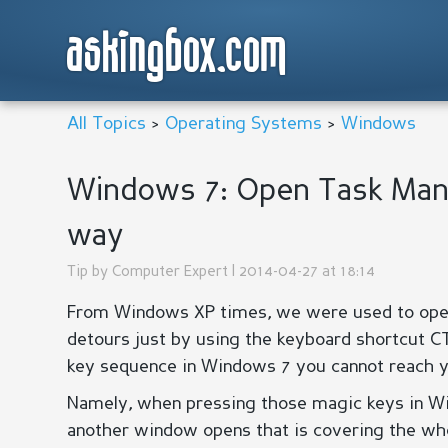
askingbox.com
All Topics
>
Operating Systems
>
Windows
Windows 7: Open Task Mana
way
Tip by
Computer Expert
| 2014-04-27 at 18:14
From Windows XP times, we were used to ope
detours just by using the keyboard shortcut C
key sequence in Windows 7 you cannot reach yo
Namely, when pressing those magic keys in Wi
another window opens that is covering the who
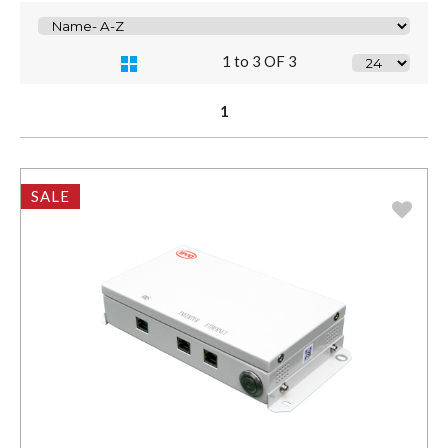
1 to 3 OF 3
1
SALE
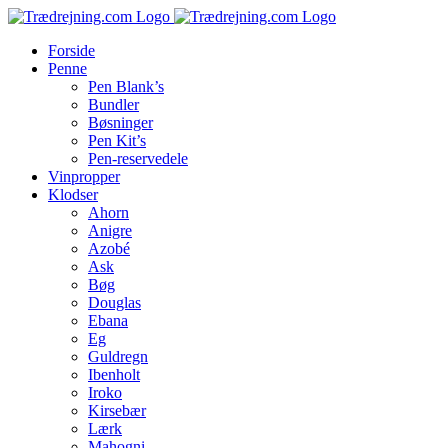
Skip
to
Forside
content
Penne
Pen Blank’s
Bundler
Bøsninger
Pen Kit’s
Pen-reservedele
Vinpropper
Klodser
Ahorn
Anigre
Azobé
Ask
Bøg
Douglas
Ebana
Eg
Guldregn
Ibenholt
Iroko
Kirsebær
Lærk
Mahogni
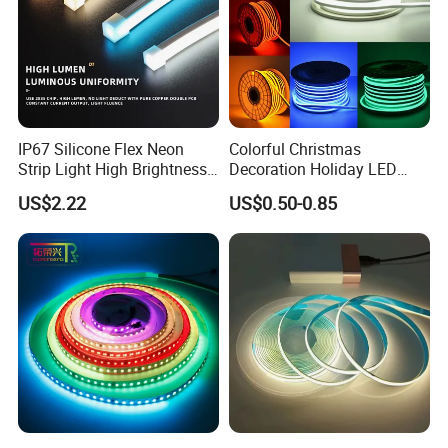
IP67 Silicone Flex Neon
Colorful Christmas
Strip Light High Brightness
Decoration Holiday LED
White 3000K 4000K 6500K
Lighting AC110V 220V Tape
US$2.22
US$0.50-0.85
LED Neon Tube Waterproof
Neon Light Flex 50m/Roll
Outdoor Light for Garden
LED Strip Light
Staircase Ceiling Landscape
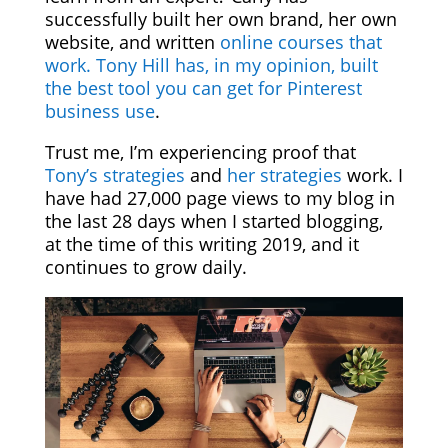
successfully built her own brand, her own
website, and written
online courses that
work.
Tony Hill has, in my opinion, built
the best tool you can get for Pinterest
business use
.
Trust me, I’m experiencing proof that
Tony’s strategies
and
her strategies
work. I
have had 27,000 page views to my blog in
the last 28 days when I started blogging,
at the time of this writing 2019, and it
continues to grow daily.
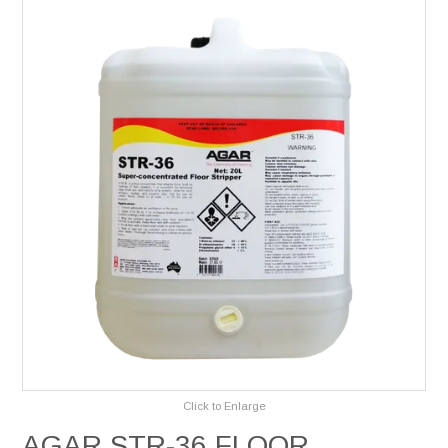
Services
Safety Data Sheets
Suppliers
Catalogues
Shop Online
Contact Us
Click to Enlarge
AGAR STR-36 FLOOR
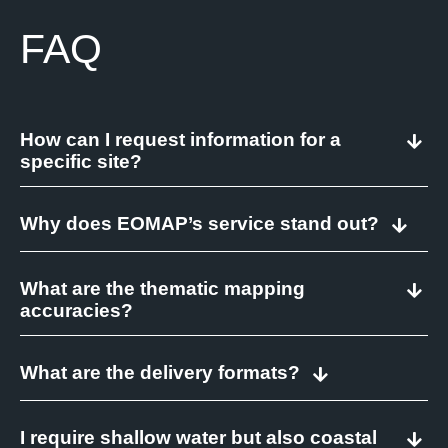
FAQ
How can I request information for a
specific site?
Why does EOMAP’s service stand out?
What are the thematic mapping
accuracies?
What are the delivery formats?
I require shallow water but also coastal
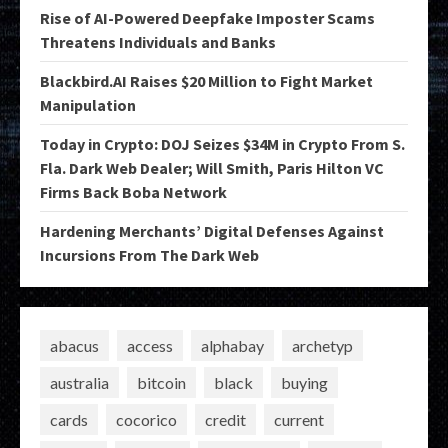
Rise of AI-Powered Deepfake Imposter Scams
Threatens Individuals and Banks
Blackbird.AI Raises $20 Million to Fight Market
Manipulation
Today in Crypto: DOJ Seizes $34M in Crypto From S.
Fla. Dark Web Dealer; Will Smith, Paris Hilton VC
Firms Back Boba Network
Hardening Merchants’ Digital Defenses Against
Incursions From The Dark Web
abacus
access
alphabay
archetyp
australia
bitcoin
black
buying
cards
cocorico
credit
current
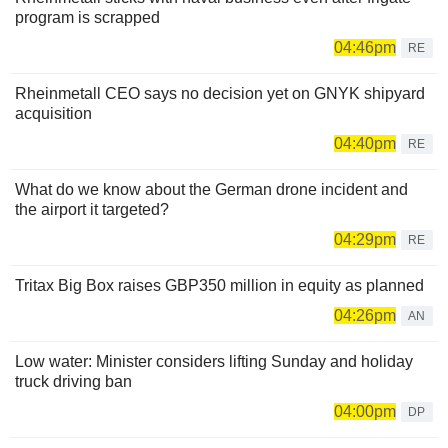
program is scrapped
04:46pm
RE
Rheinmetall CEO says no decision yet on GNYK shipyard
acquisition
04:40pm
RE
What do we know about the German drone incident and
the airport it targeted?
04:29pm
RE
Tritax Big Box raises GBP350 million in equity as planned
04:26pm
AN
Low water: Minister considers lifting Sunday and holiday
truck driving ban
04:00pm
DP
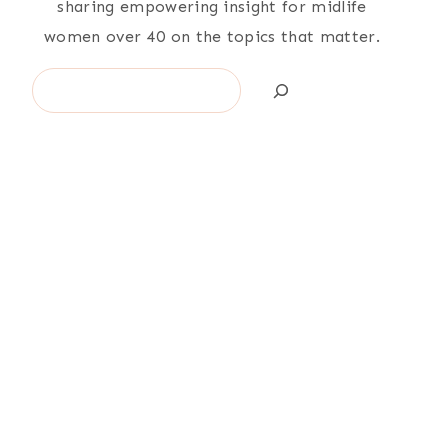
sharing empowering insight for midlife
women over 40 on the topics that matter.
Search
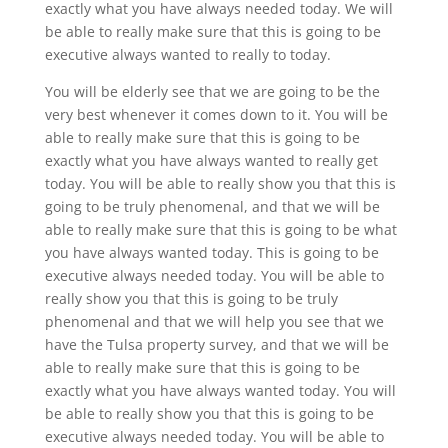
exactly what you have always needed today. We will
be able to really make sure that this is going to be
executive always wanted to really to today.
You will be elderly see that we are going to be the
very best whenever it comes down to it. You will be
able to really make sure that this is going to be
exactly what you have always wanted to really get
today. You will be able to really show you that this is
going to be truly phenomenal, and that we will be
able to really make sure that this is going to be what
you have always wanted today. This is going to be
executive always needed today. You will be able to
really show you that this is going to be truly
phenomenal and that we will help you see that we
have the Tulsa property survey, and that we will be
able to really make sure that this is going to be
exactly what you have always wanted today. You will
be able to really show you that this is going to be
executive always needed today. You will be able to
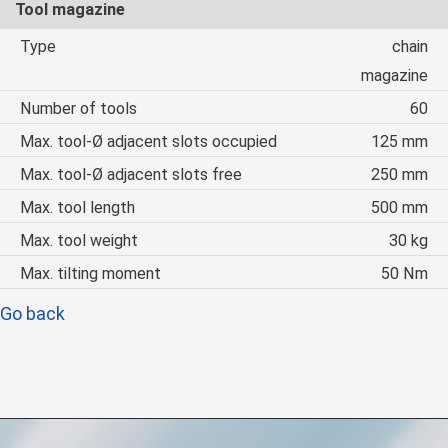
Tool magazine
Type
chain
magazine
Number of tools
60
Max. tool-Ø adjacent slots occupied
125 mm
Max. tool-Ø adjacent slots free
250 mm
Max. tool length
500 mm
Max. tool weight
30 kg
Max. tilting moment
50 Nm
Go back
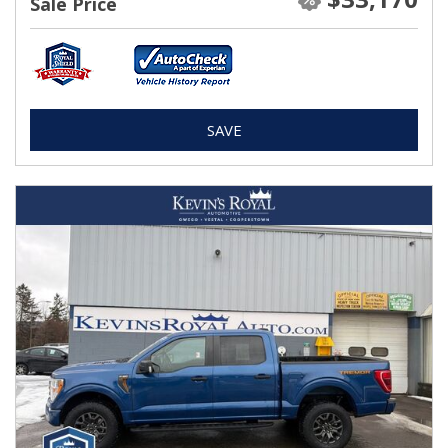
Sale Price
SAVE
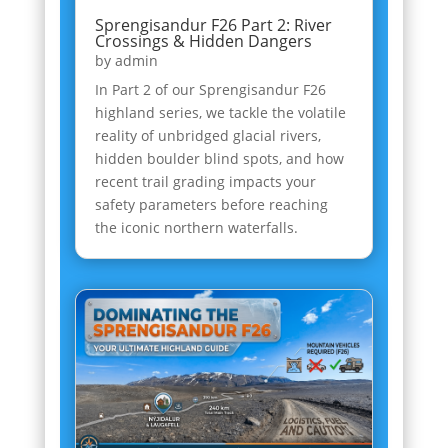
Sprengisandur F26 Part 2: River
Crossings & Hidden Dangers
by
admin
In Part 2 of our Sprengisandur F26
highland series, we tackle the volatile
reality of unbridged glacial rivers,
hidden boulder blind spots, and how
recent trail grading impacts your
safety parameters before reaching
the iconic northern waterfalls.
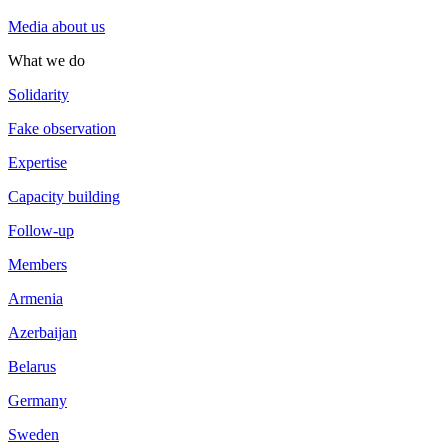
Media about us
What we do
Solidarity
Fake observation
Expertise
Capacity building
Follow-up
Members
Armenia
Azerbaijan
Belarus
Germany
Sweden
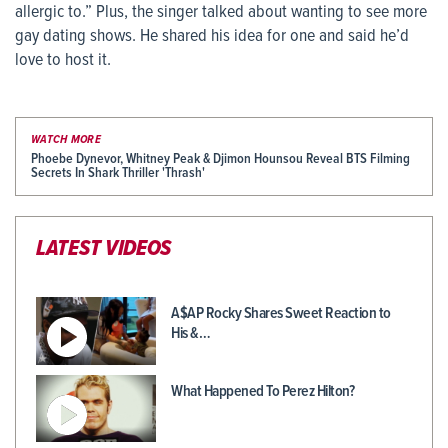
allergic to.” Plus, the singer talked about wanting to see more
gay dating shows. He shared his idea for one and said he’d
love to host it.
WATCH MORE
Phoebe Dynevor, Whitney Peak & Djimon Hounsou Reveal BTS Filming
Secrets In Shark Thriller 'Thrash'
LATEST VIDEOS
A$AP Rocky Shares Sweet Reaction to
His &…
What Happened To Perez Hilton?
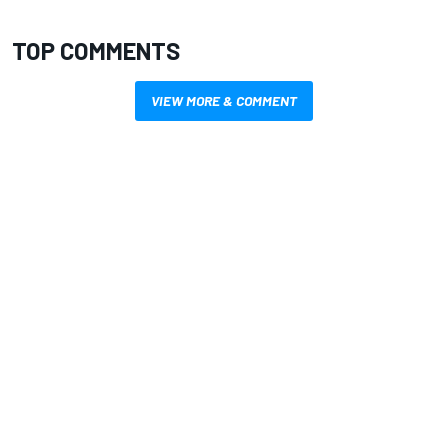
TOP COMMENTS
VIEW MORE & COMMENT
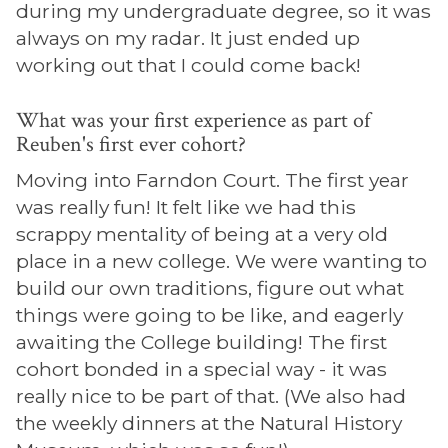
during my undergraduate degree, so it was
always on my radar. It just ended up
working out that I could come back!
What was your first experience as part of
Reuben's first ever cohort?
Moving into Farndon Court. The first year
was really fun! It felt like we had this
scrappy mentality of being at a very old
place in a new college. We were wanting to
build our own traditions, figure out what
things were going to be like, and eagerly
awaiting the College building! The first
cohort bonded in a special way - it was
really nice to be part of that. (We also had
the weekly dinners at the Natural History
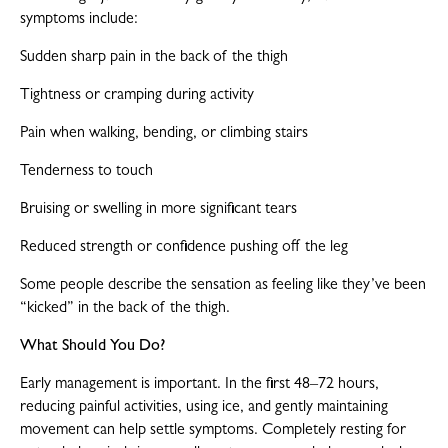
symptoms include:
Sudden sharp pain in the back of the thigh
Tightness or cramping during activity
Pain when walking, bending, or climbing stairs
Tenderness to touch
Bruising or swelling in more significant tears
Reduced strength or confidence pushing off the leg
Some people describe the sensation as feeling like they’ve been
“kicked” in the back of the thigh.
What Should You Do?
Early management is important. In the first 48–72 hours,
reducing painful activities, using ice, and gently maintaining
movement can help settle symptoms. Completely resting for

● **EXERCISE AIM**:
Nothing but the records themselves, exact and complete, should be returned; leave the pictures out.

● **SOLUTION TO THE EXERCISE**:
askingbox.com
All Topics
>
Operating Systems
>
Windows
Windows 7: Open Task Mana
way
Tip by
Computer Expert
| 2014-04-27 at 18:14
From Windows XP times, we were used to ope
detours just by using the keyboard shortcut C
key sequence in Windows 7 you cannot reach yo
Namely, when pressing those magic keys in Wi
another window opens that is covering the who
1 to 3 OF 3
1
SALE
Skip
to
Forside
content
Penne
Pen Blank’s
Bundler
Bøsninger
Pen Kit’s
Pen-reservedele
Vinpropper
Klodser
Ahorn
Anigre
Azobé
Ask
Bøg
Douglas
Ebana
Eg
Guldregn
Ibenholt
Iroko
Kirsebær
Lærk
Mahogni
IP67 Silicone Flex Neon
Colorful Christmas
Strip Light High Brightness
Decoration Holiday LED
White 3000K 4000K 6500K
Lighting AC110V 220V Tape
US$2.22
US$0.50-0.85
LED Neon Tube Waterproof
Neon Light Flex 50m/Roll
Outdoor Light for Garden
LED Strip Light
Staircase Ceiling Landscape
successfully built her own brand, her own
website, and written
online courses that
work.
Tony Hill has, in my opinion, built
the best tool you can get for Pinterest
business use
.
Trust me, I’m experiencing proof that
Tony’s strategies
and
her strategies
work. I
have had 27,000 page views to my blog in
the last 28 days when I started blogging,
at the time of this writing 2019, and it
continues to grow daily.
Services
Safety Data Sheets
Suppliers
Catalogues
Shop Online
Contact Us
Click to Enlarge
AGAR STR-36 FLOOR
FAQ
How can I request information for a
specific site?
Why does EOMAP’s service stand out?
What are the thematic mapping
accuracies?
What are the delivery formats?
I require shallow water but also coastal
Rise of AI-Powered Deepfake Imposter Scams
Threatens Individuals and Banks
Blackbird.AI Raises $20 Million to Fight Market
Manipulation
Today in Crypto: DOJ Seizes $34M in Crypto From S.
Fla. Dark Web Dealer; Will Smith, Paris Hilton VC
Firms Back Boba Network
Hardening Merchants’ Digital Defenses Against
Incursions From The Dark Web
abacus
access
alphabay
archetyp
australia
bitcoin
black
buying
cards
cocorico
credit
current
program is scrapped
04:46pm
RE
Rheinmetall CEO says no decision yet on GNYK shipyard
acquisition
04:40pm
RE
What do we know about the German drone incident and
the airport it targeted?
04:29pm
RE
Tritax Big Box raises GBP350 million in equity as planned
04:26pm
AN
Low water: Minister considers lifting Sunday and holiday
truck driving ban
04:00pm
DP
sharing empowering insight for midlife
women over 40 on the topics that matter.
Search
exactly what you have always needed today. We will
be able to really make sure that this is going to be
executive always wanted to really to today.
You will be elderly see that we are going to be the
very best whenever it comes down to it. You will be
able to really make sure that this is going to be
exactly what you have always wanted to really get
today. You will be able to really show you that this is
going to be truly phenomenal, and that we will be
able to really make sure that this is going to be what
you have always wanted today. This is going to be
executive always needed today. You will be able to
really show you that this is going to be truly
phenomenal and that we will help you see that we
have the Tulsa property survey, and that we will be
able to really make sure that this is going to be
exactly what you have always wanted today. You will
be able to really show you that this is going to be
executive always needed today. You will be able to
Tool magazine
Type
chain
magazine
Number of tools
60
Max. tool-Ø adjacent slots occupied
125 mm
Max. tool-Ø adjacent slots free
250 mm
Max. tool length
500 mm
Max. tool weight
30 kg
Max. tilting moment
50 Nm
Go back
Sale Price
SAVE
Sprengisandur F26 Part 2: River
Crossings & Hidden Dangers
by
admin
In Part 2 of our Sprengisandur F26
highland series, we tackle the volatile
reality of unbridged glacial rivers,
hidden boulder blind spots, and how
recent trail grading impacts your
safety parameters before reaching
the iconic northern waterfalls.
Media about us
What we do
Solidarity
Fake observation
Expertise
Capacity building
Follow-up
Members
Armenia
Azerbaijan
Belarus
Germany
Sweden
allergic to.” Plus, the singer talked about wanting to see more
gay dating shows. He shared his idea for one and said he’d
love to host it.
WATCH MORE
Phoebe Dynevor, Whitney Peak & Djimon Hounsou Reveal BTS Filming
Secrets In Shark Thriller 'Thrash'
LATEST VIDEOS
A$AP Rocky Shares Sweet Reaction to
His &…
What Happened To Perez Hilton?
TOP COMMENTS
VIEW MORE & COMMENT
during my undergraduate degree, so it was
always on my radar. It just ended up
working out that I could come back!
What was your first experience as part of
Reuben's first ever cohort?
Moving into Farndon Court. The first year
was really fun! It felt like we had this
scrappy mentality of being at a very old
place in a new college. We were wanting to
build our own traditions, figure out what
things were going to be like, and eagerly
awaiting the College building! The first
cohort bonded in a special way - it was
really nice to be part of that. (We also had
the weekly dinners at the Natural History
symptoms include:
Sudden sharp pain in the back of the thigh
Tightness or cramping during activity
Pain when walking, bending, or climbing stairs
Tenderness to touch
Bruising or swelling in more significant tears
Reduced strength or confidence pushing off the leg
Some people describe the sensation as feeling like they’ve been
“kicked” in the back of the thigh.
What Should You Do?
Early management is important. In the first 48–72 hours,
reducing painful activities, using ice, and gently maintaining
movement can help settle symptoms. Completely resting for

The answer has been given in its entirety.